▸ BRIEF
As you look over the data below, please find each line where the word "prom" appears, then copy it.

##########

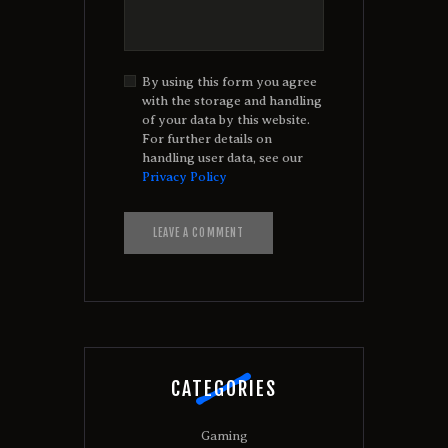
By using this form you agree
with the storage and handling
of your data by this website.
For further details on
handling user data, see our
Privacy Policy
A
l
t
e
r
n
a
t
CATEGORIES
i
v
e
Gaming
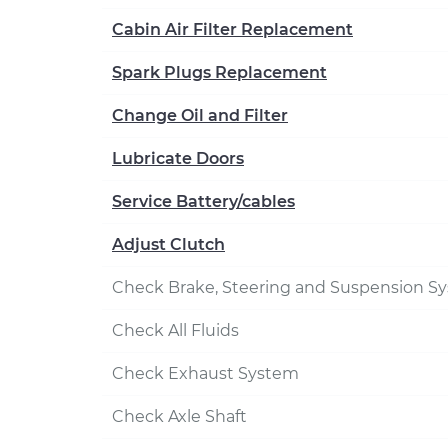
Cabin Air Filter Replacement
Spark Plugs Replacement
Change Oil and Filter
Lubricate Doors
Service Battery/cables
Adjust Clutch
Check Brake, Steering and Suspension S
Check All Fluids
Check Exhaust System
Check Axle Shaft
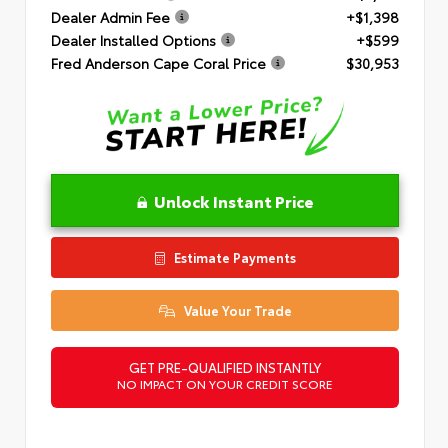
Dealer Admin Fee
+$1,398
Dealer Installed Options
+$599
Fred Anderson Cape Coral Price
$30,953
Unlock Instant Price
Estimate Payments
Value Your Trade
GET PRE-QUALIFIED INSTANTLY
NO IMPACT ON YOUR CREDIT SCORE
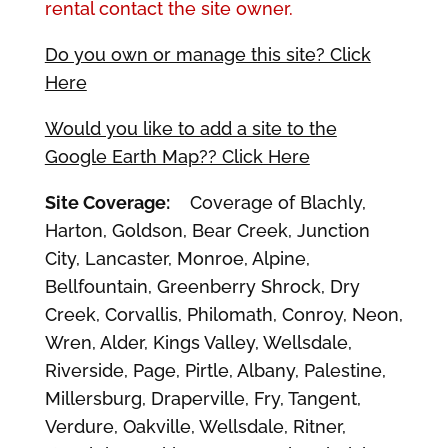
rental contact the site owner.
Do you own or manage this site? Click
Here
Would you like to add a site to the
Google Earth Map?? Click Here
Site Coverage:
Coverage of Blachly,
Harton, Goldson, Bear Creek, Junction
City, Lancaster, Monroe, Alpine,
Bellfountain, Greenberry Shrock, Dry
Creek, Corvallis, Philomath, Conroy, Neon,
Wren, Alder, Kings Valley, Wellsdale,
Riverside, Page, Pirtle, Albany, Palestine,
Millersburg, Draperville, Fry, Tangent,
Verdure, Oakville, Wellsdale, Ritner,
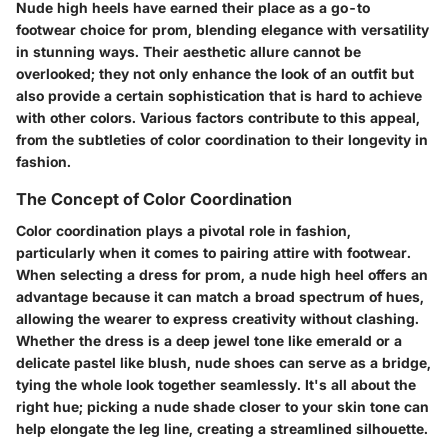
Nude high heels have earned their place as a go-to
footwear choice for prom, blending elegance with versatility
in stunning ways. Their aesthetic allure cannot be
overlooked; they not only enhance the look of an outfit but
also provide a certain sophistication that is hard to achieve
with other colors. Various factors contribute to this appeal,
from the subtleties of color coordination to their longevity in
fashion.
The Concept of Color Coordination
Color coordination plays a pivotal role in fashion,
particularly when it comes to pairing attire with footwear.
When selecting a dress for prom, a nude high heel offers an
advantage because it can match a broad spectrum of hues,
allowing the wearer to express creativity without clashing.
Whether the dress is a deep jewel tone like emerald or a
delicate pastel like blush, nude shoes can serve as a bridge,
tying the whole look together seamlessly. It's all about the
right hue; picking a nude shade closer to your skin tone can
help elongate the leg line, creating a streamlined silhouette.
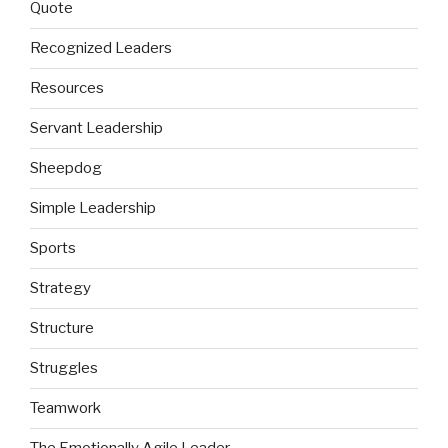
Quote
Recognized Leaders
Resources
Servant Leadership
Sheepdog
Simple Leadership
Sports
Strategy
Structure
Struggles
Teamwork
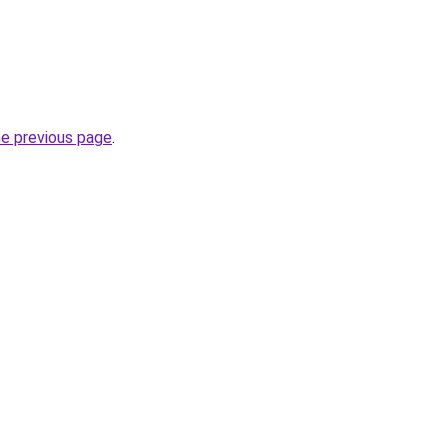
he previous page
.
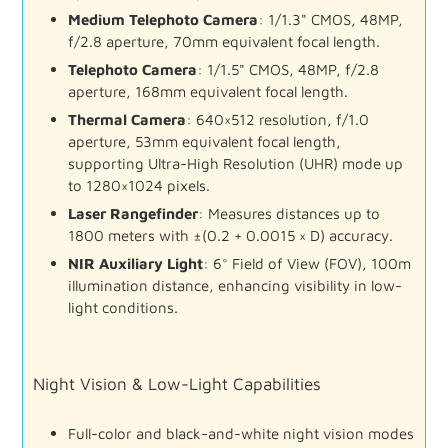
Medium
Telephoto
Camera
:
1/
1.3"
CMOS,
48MP,
f/
2.8
aperture,
70mm
equivalent
focal
length.
Telephoto
Camera
:
1/
1.5"
CMOS,
48MP,
f/
2.8
aperture,
168mm
equivalent
focal
length.
Thermal
Camera
:
640×
512
resolution,
f/
1.0
aperture,
53mm
equivalent
focal
length,
supporting
Ultra-
High
Resolution (
UHR)
mode
up
to
1280×
1024
pixels.
Laser
Rangefinder
:
Measures
distances
up
to
1800
meters
with ±(
0.2 +
0.0015 ×
D)
accuracy.
NIR
Auxiliary
Light
:
6°
Field
of
View (
FOV),
100m
illumination
distance,
enhancing
visibility
in
low-
light
conditions.
Night
Vision &
Low-
Light
Capabilities
Full-
color
and
black-
and-
white
night
vision
modes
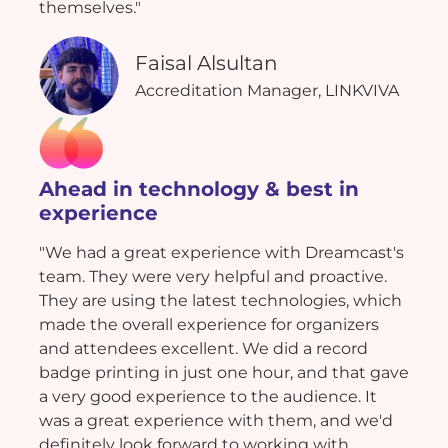
themselves."
Faisal Alsultan
Accreditation Manager, LINKVIVA
Ahead in technology & best in
experience
"We had a great experience with Dreamcast's
team. They were very helpful and proactive.
They are using the latest technologies, which
made the overall experience for organizers
and attendees excellent. We did a record
badge printing in just one hour, and that gave
a very good experience to the audience. It
was a great experience with them, and we'd
definitely look forward to working with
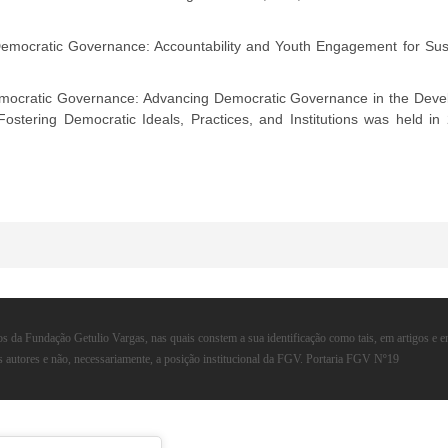
emocratic Governance: Accountability and Youth Engagement for Sus
mocratic Governance: Advancing Democratic Governance in the Develo
Fostering Democratic Ideals, Practices, and Institutions was held in
s da Fundação Getulio Vargas, nas quais constem a sua identificação como tais, em artigos e 
s autores e não, necessariamente, a posição institucional da FGV. Portaria FGV Nº19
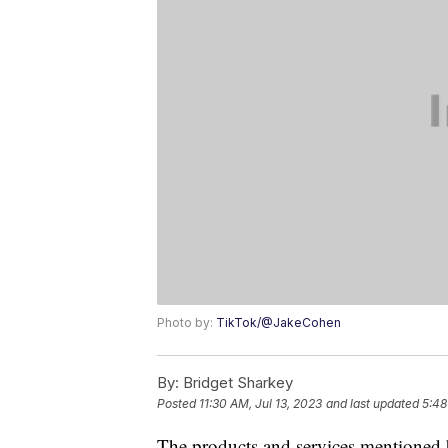
Photo by:
TikTok/@JakeCohen
By:
Bridget Sharkey
Posted
11:30 AM, Jul 13, 2023
and last updated
5:48
The products and services mentioned 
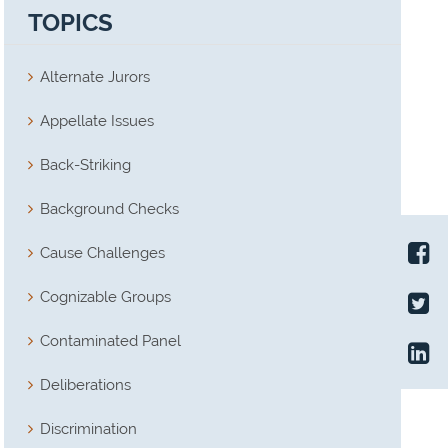
TOPICS
Alternate Jurors
Appellate Issues
Back-Striking
Background Checks
Cause Challenges
Cognizable Groups
Contaminated Panel
Deliberations
Discrimination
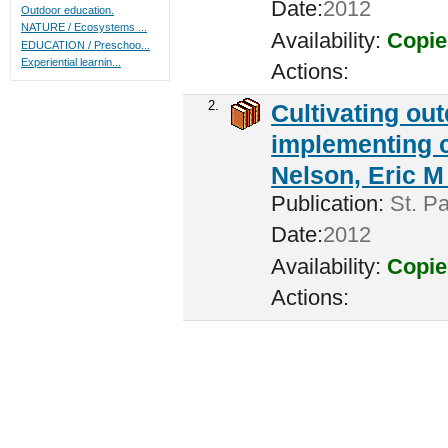
Date:
2012
Outdoor education.
NATURE / Ecosystems ...
Availability:
Copie
EDUCATION / Preschoo...
Experiential learnin...
Actions:
2.
Cultivating ou
implementing c
Nelson, Eric M 
Publication:
St. Pa
Date:
2012
Availability:
Copie
Actions:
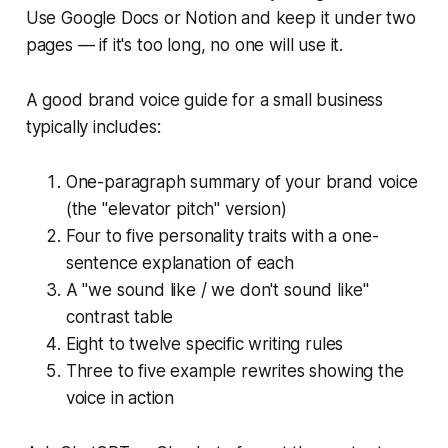
Use Google Docs or Notion and keep it under two
pages — if it's too long, no one will use it.
A good brand voice guide for a small business
typically includes:
One-paragraph summary of your brand voice
(the "elevator pitch" version)
Four to five personality traits with a one-
sentence explanation of each
A "we sound like / we don't sound like"
contrast table
Eight to twelve specific writing rules
Three to five example rewrites showing the
voice in action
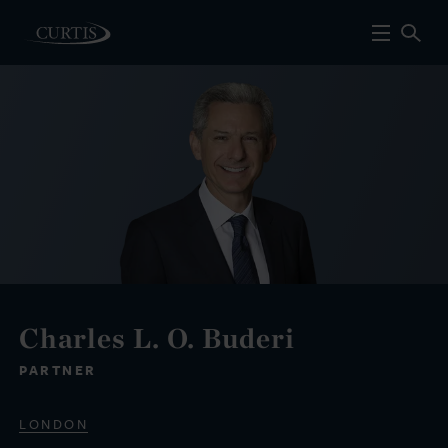
Charles L. O. Buderi
PARTNER
LONDON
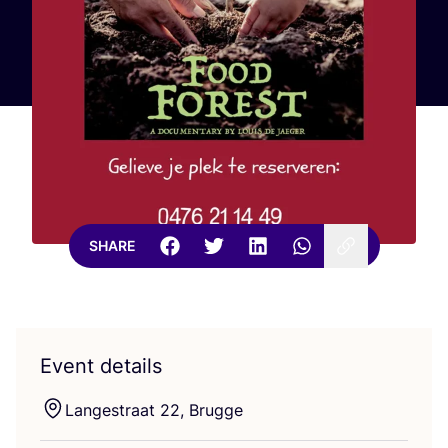
SHARE
Event details
Langestraat
22
, Brugge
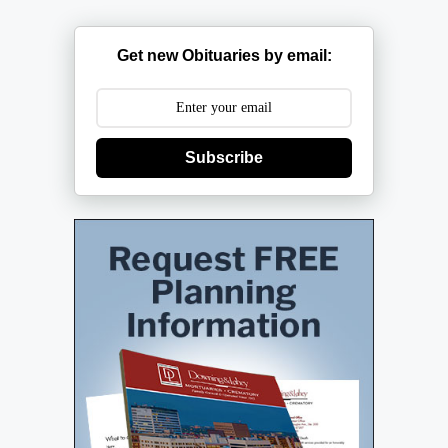
Get new Obituaries by email:
Subscribe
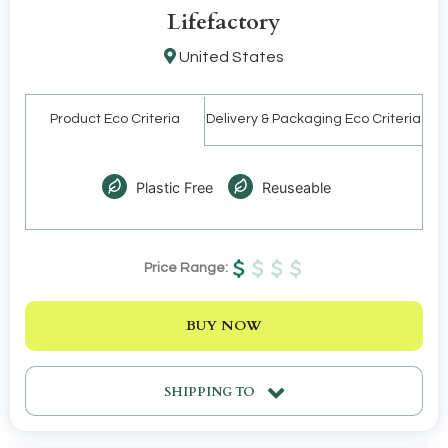
Lifefactory
United States
Product Eco Criteria
Delivery & Packaging Eco Criteria
Plastic Free
Reuseable
Price Range:
BUY NOW
SHIPPING TO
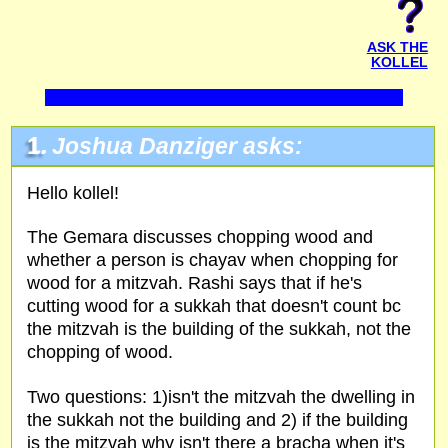
ASK THE
KOLLEL
1.
Joshua Danziger asks:
Hello kollel!
The Gemara discusses chopping wood and
whether a person is chayav when chopping for
wood for a mitzvah. Rashi says that if he's
cutting wood for a sukkah that doesn't count bc
the mitzvah is the building of the sukkah, not the
chopping of wood.
Two questions: 1)isn't the mitzvah the dwelling in
the sukkah not the building and 2) if the building
is the mitzvah why isn't there a bracha when it's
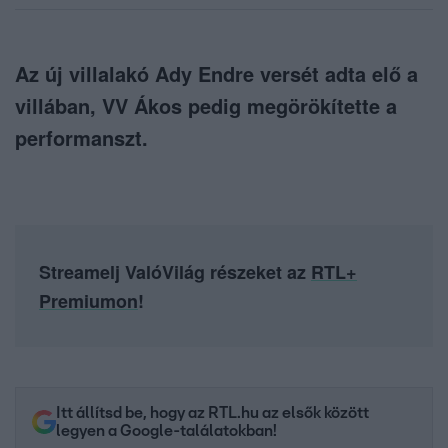
Az új villalakó Ady Endre versét adta elő a
villában, VV Ákos pedig megörökítette a
performanszt.
Streamelj ValóVilág részeket az
RTL+
Premiumon
!
Itt állítsd be, hogy az RTL.hu az elsők között
legyen a Google-találatokban!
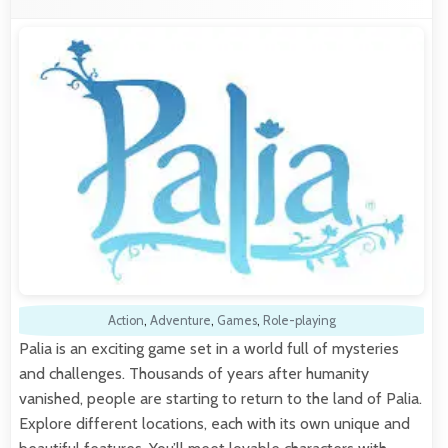
Action
,
Adventure
,
Games
,
Role-playing
Palia is an exciting game set in a world full of mysteries
and challenges. Thousands of years after humanity
vanished, people are starting to return to the land of Palia.
Explore different locations, each with its own unique and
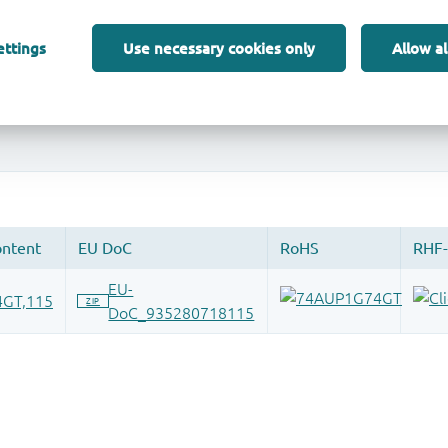
ettings
Use necessary cookies only
Allow al
 and drop ECAD models into your CAD tool and speed up your de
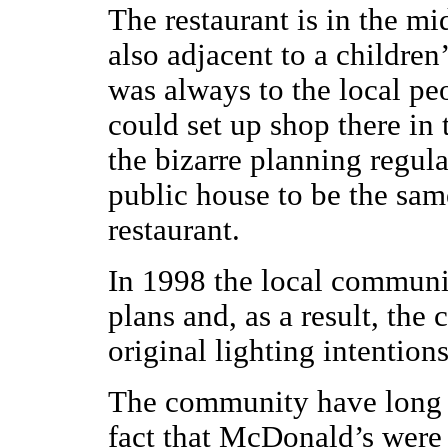
The restaurant is in the mid
also adjacent to a children
was always to the local pe
could set up shop there in t
the bizarre planning regul
public house to be the same
restaurant.
In 1998 the local communi
plans and, as a result, th
original lighting intentions
The community have long 
fact that McDonald’s were 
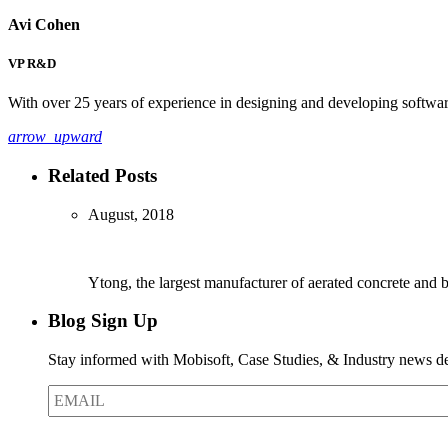
Avi Cohen
VP R&D
With over 25 years of experience in designing and developing software
arrow_upward
Related Posts
August, 2018
Ytong, the largest manufacturer of aerated concrete and
Blog Sign Up
Stay informed with Mobisoft, Case Studies, & Industry news del
EMAIL
*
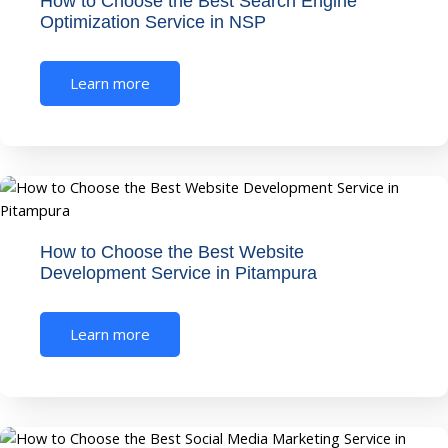
How to Choose the Best Search Engine
Optimization Service in NSP
Learn more
How to Choose the Best Website
Development Service in Pitampura
Learn more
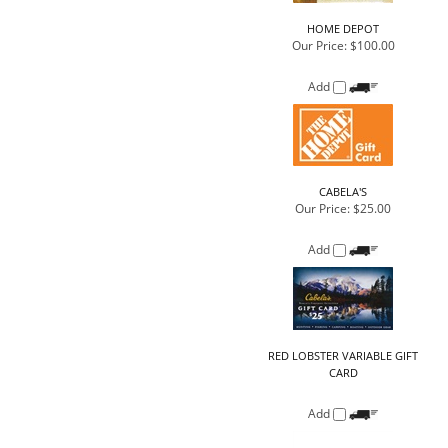
CABELA'S
Our Price:
$25.00
Add
RED LOBSTER VARIABLE GIFT
CARD
Add
GOOGLE
Our Price:
$10.00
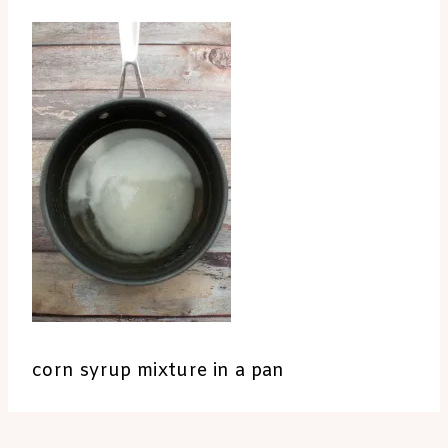
corn syrup mixture in a pan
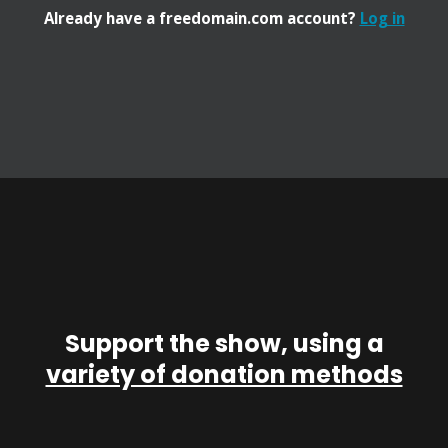
Already have a freedomain.com account?
Log in
Support the show, using a
variety of donation methods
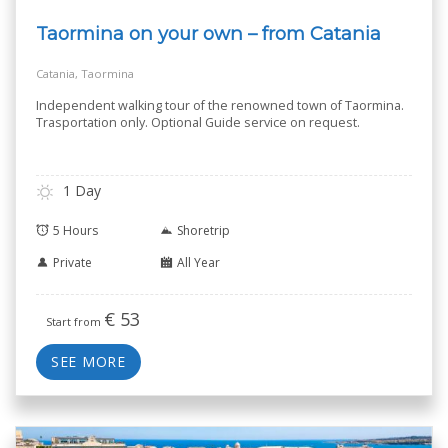
Taormina on your own – from Catania
Catania, Taormina
Independent walking tour of the renowned town of Taormina.
Trasportation only. Optional Guide service on request.
1 Day
5 Hours
Shoretrip
Private
All Year
€
53
Start from
SEE MORE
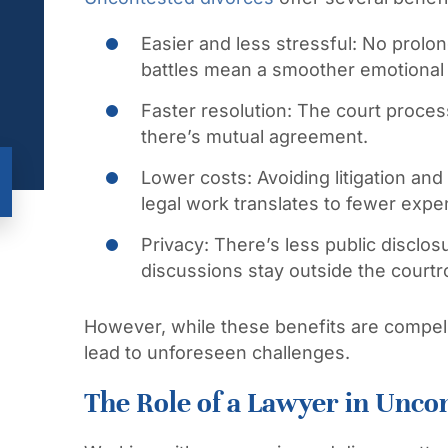
Easier and less stressful:
No prolon
battles mean a smoother emotional
Faster resolution:
The court proces
there’s mutual agreement.
Lower costs:
Avoiding litigation an
legal work translates to fewer expe
Privacy:
There’s less public disclo
discussions stay outside the court
However, while these benefits are compell
lead to unforeseen challenges.
The Role of a Lawyer in Unco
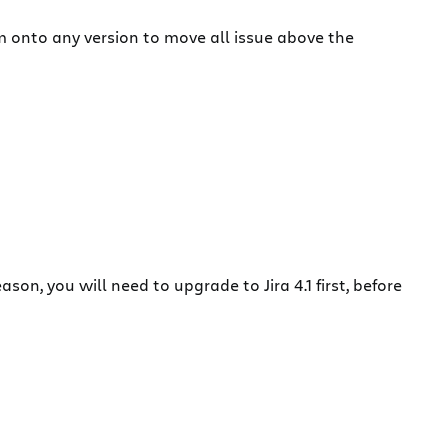
 onto any version to move all issue above the
son, you will need to upgrade to Jira 4.1 first, before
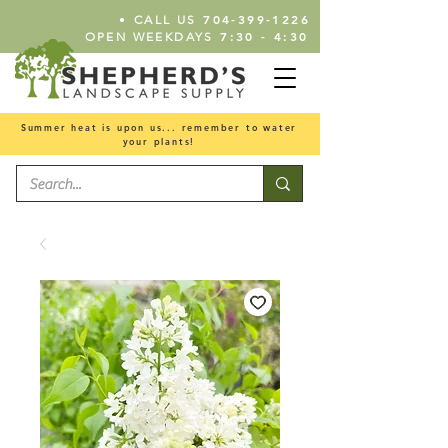
•
704-399-1226
CALL US
7:30 - 4:30
OPEN WEEKDAYS
Summer heat is upon us... remember to water
your plants!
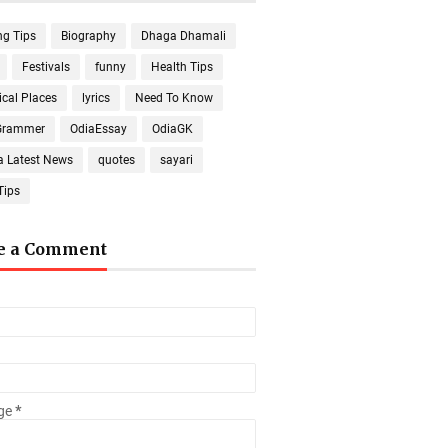
ng Tips
Biography
Dhaga Dhamali
Festivals
funny
Health Tips
ical Places
lyrics
Need To Know
Grammer
OdiaEssay
OdiaGK
a Latest News
quotes
sayari
Tips
e a Comment
ge
*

##########

▸ SOLVED PROBLEM
footwear choice for prom, blending elegance with versatility
When selecting a dress for prom, a nude high heel offers an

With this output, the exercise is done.